By default, Stardog uses Apache Lucene’s StandardAnalyzer that makes use of StandardTokenizer to create terms to index from free text. However, customization of tokenization behavior can be beneficial for some domains (e.g. biologists may not wish tokenizers break at dashes to keep their specific entity terms as a single token). For this reason, a string of characters (search.index.wordbreak.chars option) is leveraged as token splitters, in order to produce tokens to be indexed. When this list is introduced, a tokenizer is created as extending Lucene’s CharTokenizer with customized token separators with a pre-added whitespace.

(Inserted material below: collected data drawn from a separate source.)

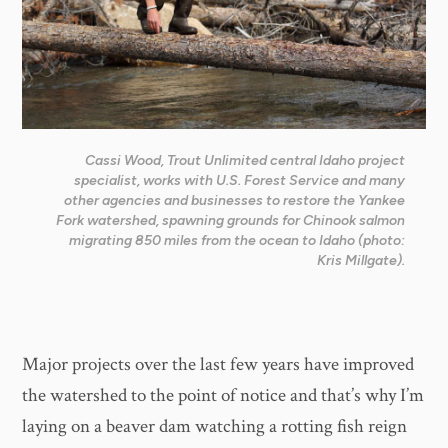
Cassi Wood, Trout Unlimited central Idaho project
specialist, works with U.S. Forest Service and many
other agencies and businesses to restore the Yankee
Fork watershed, spawning grounds for Chinook salmon
migrating 850 miles from the ocean to Idaho (photo:
Kris Millgate).
Major projects over the last few years have improved
the watershed to the point of notice and that’s why I’m
laying on a beaver dam watching a rotting fish reign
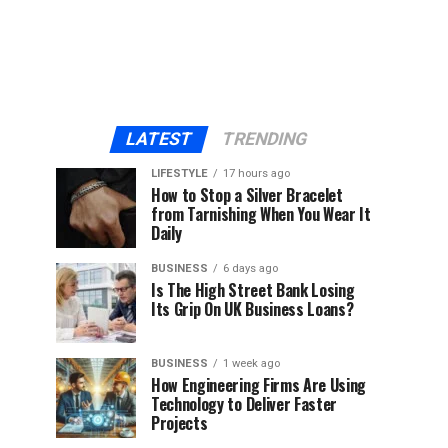
LATEST
TRENDING
LIFESTYLE
17 hours ago
How to Stop a Silver Bracelet
from Tarnishing When You Wear It
Daily
BUSINESS
6 days ago
Is The High Street Bank Losing
Its Grip On UK Business Loans?
BUSINESS
1 week ago
How Engineering Firms Are Using
Technology to Deliver Faster
Projects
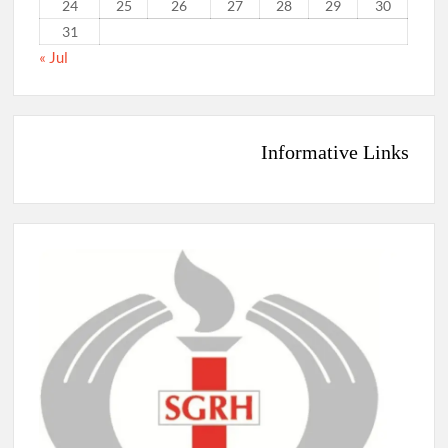
24
25
26
27
28
29
30
31
« Jul
Informative Links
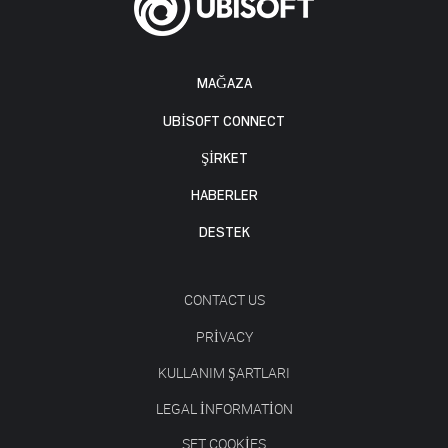
MAĞAZA
UBISOFT CONNECT
ŞİRKET
HABERLER
DESTEK
CONTACT US
PRIVACY
KULLANIM ŞARTLARI
LEGAL INFORMATION
SET COOKIES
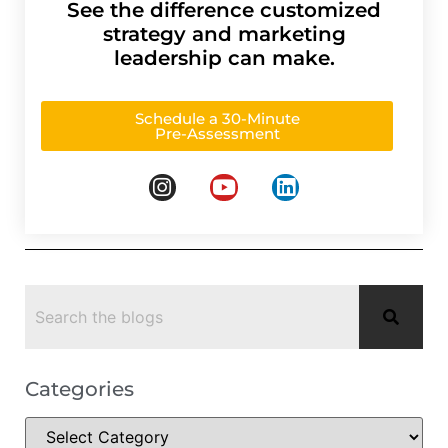
See the difference customized
strategy and marketing
leadership can make.
Schedule a 30-Minute
Pre-Assessment
Categories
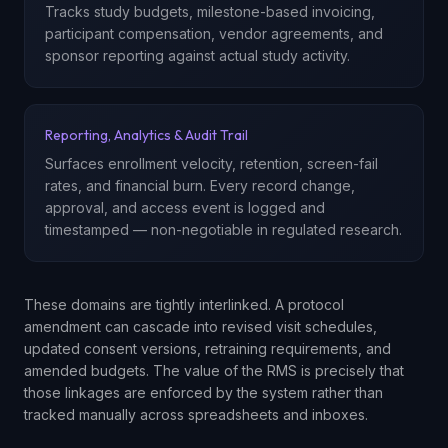
Tracks study budgets, milestone-based invoicing,
participant compensation, vendor agreements, and
sponsor reporting against actual study activity.
Reporting, Analytics & Audit Trail
Surfaces enrollment velocity, retention, screen-fail
rates, and financial burn. Every record change,
approval, and access event is logged and
timestamped — non-negotiable in regulated research.
These domains are tightly interlinked. A protocol
amendment can cascade into revised visit schedules,
updated consent versions, retraining requirements, and
amended budgets. The value of the RMS is precisely that
those linkages are enforced by the system rather than
tracked manually across spreadsheets and inboxes.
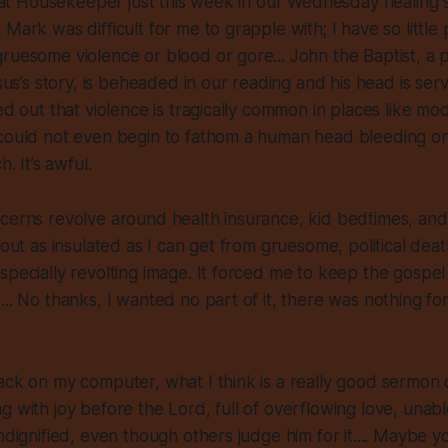
d Pat Housekeeper just this week in our Wednesday healing 
Mark was difficult for me to grapple with; I have so little
ruesome violence or blood or gore... John the Baptist, a po
esus’s story, is beheaded in our reading and his head is se
ted out that violence is tragically common in places like m
could not even begin to fathom a human head bleeding on 
h. It’s awful.
ncerns revolve around health insurance, kid bedtimes, an
bout as insulated as I can get from gruesome, political deat
specially revolting image. It forced me to keep the gospel 
... No thanks, I wanted no part of it, there was nothing fo
ack on my computer, what I think is a really good sermon
g with joy before the Lord, full of overflowing love, unabl
ndignified, even though others judge him for it.... Maybe yo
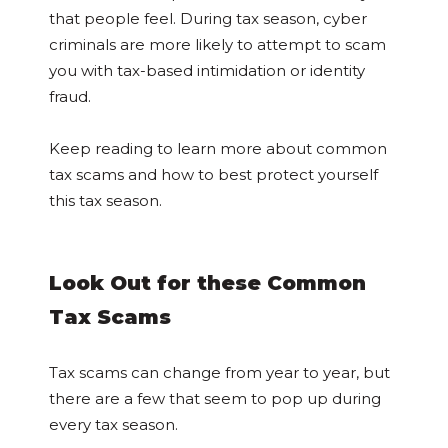
that people feel. During tax season, cyber
criminals are more likely to attempt to scam
you with tax-based intimidation or identity
fraud.
Keep reading to learn more about common
tax scams and how to best protect yourself
this tax season.
Look Out for these Common
Tax Scams
Tax scams can change from year to year, but
there are a few that seem to pop up during
every tax season.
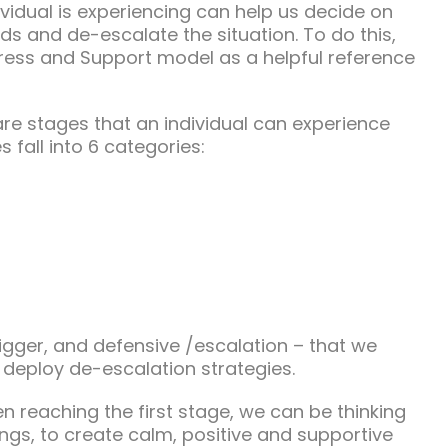
vidual is experiencing can help us decide on
ds and de-escalate the situation. To do this,
ress and Support model as a helpful reference
 are stages that an individual can experience
 fall into 6 categories:
trigger, and defensive /escalation – that we
 deploy de-escalation strategies.
en reaching the first stage, we can be thinking
ings, to create calm, positive and supportive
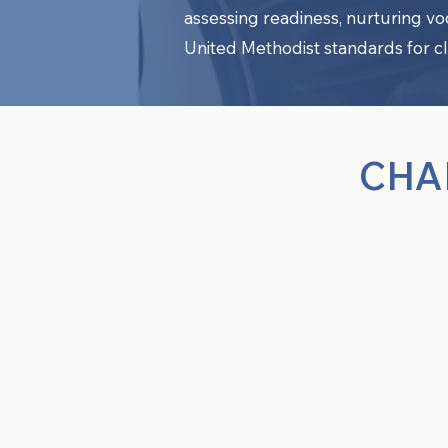
assessing readiness, nurturing v
United Methodist standards for cl
CHA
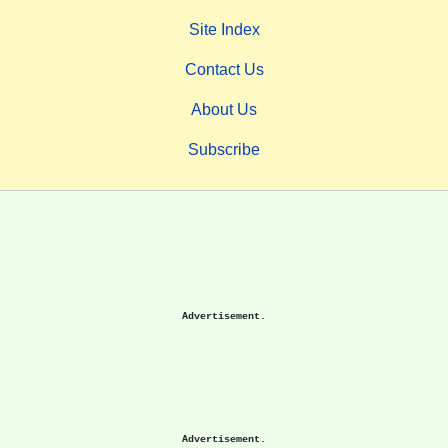
Site Index
Contact Us
About Us
Subscribe
Advertisement.
Advertisement.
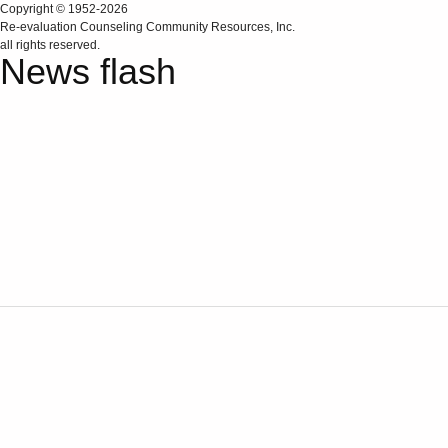
Copyright © 1952-2026
Re‑evaluation Counseling Community Resources, Inc.
all rights reserved.
News flash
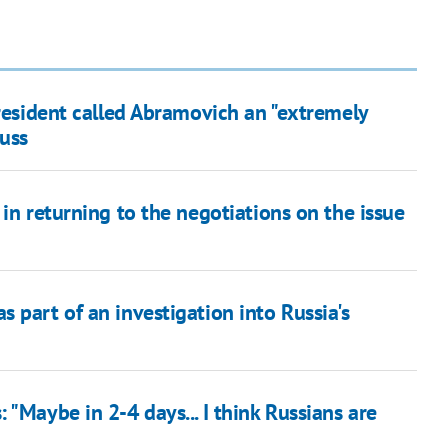
President called Abramovich an "extremely
Russ
in returning to the negotiations on the issue
 part of an investigation into Russia's
"Maybe in 2-4 days... I think Russians are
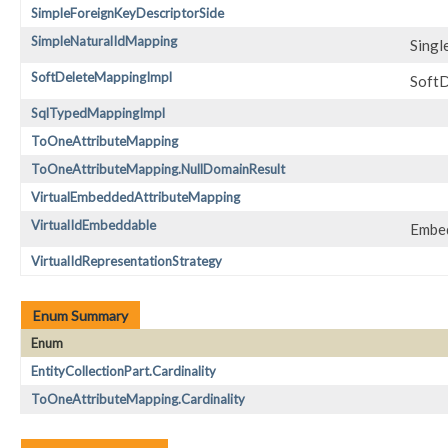
SimpleForeignKeyDescriptorSide
SimpleNaturalIdMapping
Singl
SoftDeleteMappingImpl
SoftD
SqlTypedMappingImpl
ToOneAttributeMapping
ToOneAttributeMapping.NullDomainResult
VirtualEmbeddedAttributeMapping
VirtualIdEmbeddable
Embed
VirtualIdRepresentationStrategy
Enum Summary
Enum
EntityCollectionPart.Cardinality
ToOneAttributeMapping.Cardinality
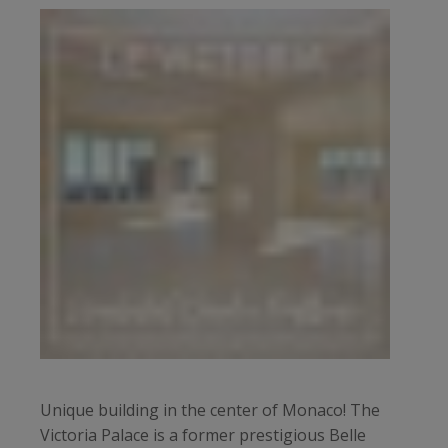
Unique building in the center of Monaco! The
Victoria Palace is a former prestigious Belle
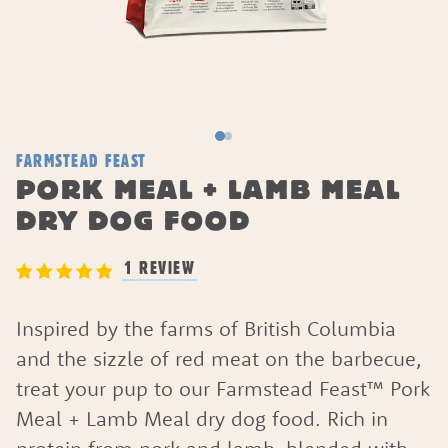
FARMSTEAD FEAST
PORK MEAL + LAMB MEAL
DRY DOG FOOD
1 REVIEW
Inspired by the farms of British Columbia
and the sizzle of red meat on the barbecue,
treat your pup to our Farmstead Feast™ Pork
Meal + Lamb Meal dry dog food. Rich in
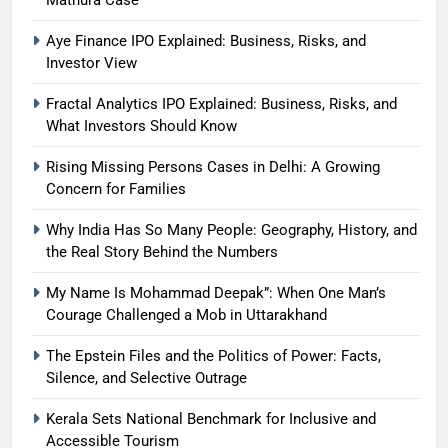
Aye Finance IPO Explained: Business, Risks, and
Investor View
Fractal Analytics IPO Explained: Business, Risks, and
What Investors Should Know
Rising Missing Persons Cases in Delhi: A Growing
Concern for Families
Why India Has So Many People: Geography, History, and
the Real Story Behind the Numbers
My Name Is Mohammad Deepak”: When One Man’s
Courage Challenged a Mob in Uttarakhand
The Epstein Files and the Politics of Power: Facts,
Silence, and Selective Outrage
Kerala Sets National Benchmark for Inclusive and
Accessible Tourism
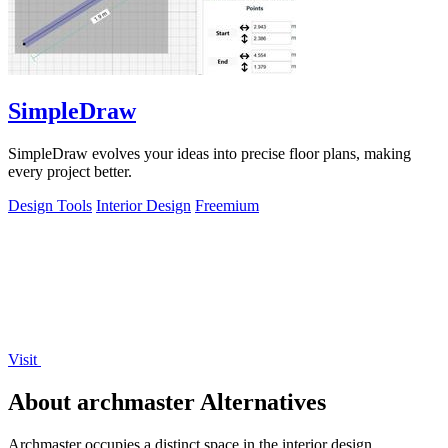
SimpleDraw
SimpleDraw evolves your ideas into precise floor plans, making
every project better.
Design Tools
Interior Design
Freemium
Visit
About archmaster Alternatives
Archmaster occupies a distinct space in the interior design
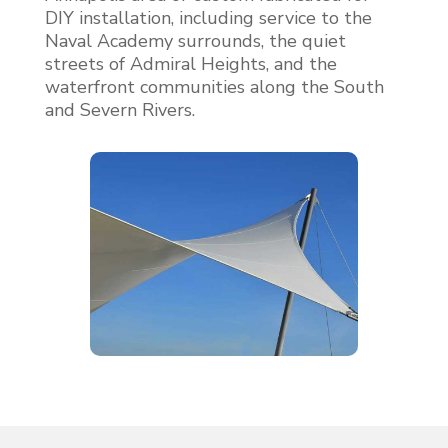
DIY installation, including service to the
Naval Academy surrounds, the quiet
streets of Admiral Heights, and the
waterfront communities along the South
and Severn Rivers.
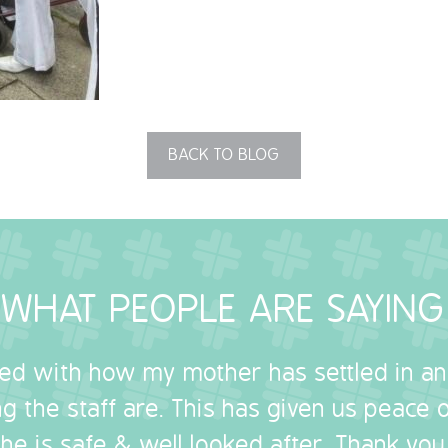
BACK TO BLOG
WHAT PEOPLE ARE SAYING
sed with how my mother has settled in a
g the staff are. This has given us peace
she is safe & well looked after. Thank you.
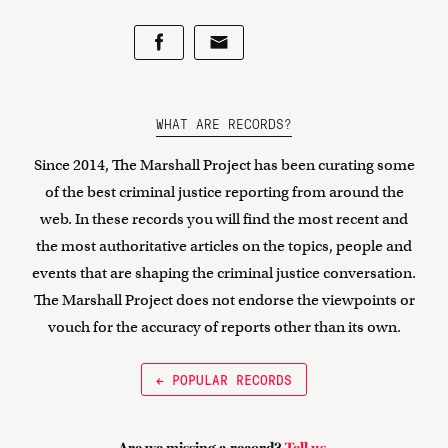
WHAT ARE RECORDS?
Since 2014, The Marshall Project has been curating some
of the best criminal justice reporting from around the
web. In these records you will find the most recent and
the most authoritative articles on the topics, people and
events that are shaping the criminal justice conversation.
The Marshall Project does not endorse the viewpoints or
vouch for the accuracy of reports other than its own.
← POPULAR RECORDS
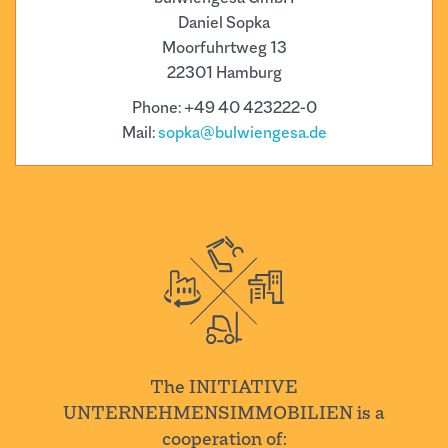
Daniel Sopka
Moorfuhrtweg 13
22301 Hamburg
Phone: +49 40 423222-0
Mail:
sopka@bulwiengesa.de
The INITIATIVE
UNTERNEHMENSIMMOBILIEN is a
cooperation of:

Note that from the CLI some characters need to be escaped due to the option parser.

From CLI

$ stardog-admin db create -o search.enabled=true search.index.wordbreak.chars=\(\)\[\]! -n myDb

Using Java

// Create a database with full-text index with a customized tokenizer

dbms.newDatabase("waldoTest")
        .set(SearchOptions.SEARCHABLE, true)
        .set(SearchOptions.WORD_BREAK_CHARS, "()[]")
        .create();

Stop Words

Stop words are terms those are omitted while indexing literal content and analyzing queries. By default, Stardog defines Apache Lucene’s default ENGLISH_STOP_WORDS_SET:

a, an, and, are, as, at, be, but, by, for, if, in, into, is, it, no, not, of, on, or, such, that, the, their, then, there, these, they, this, to, was, will, with

However, these terms may be salient literal items to some domains. Therefore, stop words, via search.index.stopwords option, can be customized for specific domains. Let’s consider indexing international country codes. Terms of AS, AT, BE, BY, IN, IS, IT, NO, TO overlaps with the terms in the default set, hence not indexed and not resulted in searches. In such cases, stop words could be altered.

From CLI

$ stardog-admin db create -o search.enabled=true search.index.stopwords=a,an,that,the -n myDb

Using Java

// Create a database with full-text index with a customized stop words

dbms.newDatabase("waldoTest")
        .set(SearchOptions.SEARCHABLE, true)
        .set(SearchOptions.INDEX_STOPWORDS, 
             Lists.newArrayList("a", "an", "that", "the"))
        .create();

Applying Customization to Existing Databases

If any customization described above is needed for an existing database, it is possible to apply while the database is offline. Stardog will make the search index consistent in respect of the changes by reindexing, while coming online.

From CLI

$ stardog-admin db create -o search.enabled=true -n myDb
$ stardog-admin db offline
$ stardog-admin metadata set -o search.index.stopwords=a,an,that,the -- myDb
$ stardog-admin db online

Using Java

dbms.offline("waldoTest", 0, TimeUnit.SECONDS);
dbms.set("waldoTest", 
         SearchOptions.INDEX_PROPERTIES_EXCLUDED, 
         Sets.newHashSet(VCard.GEO));
dbms.set("waldoTest", 
        SearchOptions.INDEX_STOPWORDS, 
        Sets.newHashSet(""));
dbms.online("waldoTest");

Search Syntax

Stardog search is based on Lucene 7.4.0: we support all of the search modifiers that Lucene supports, with the exception of fields.

  • wildcards: ? and *
  • fuzzy: ~ with similarity weights (e.g. foo~0.8)
  • proximities: "semantic web"~5
  • term boosting
  • booleans: OR, AND, NOT, +, and -.
  • grouping

For a more detailed discussion, see the Lucene docs.

The “/” character must be escaped because Lucene says so. In fact, there are several characters that are part of Lucene’s query syntax that must be escaped.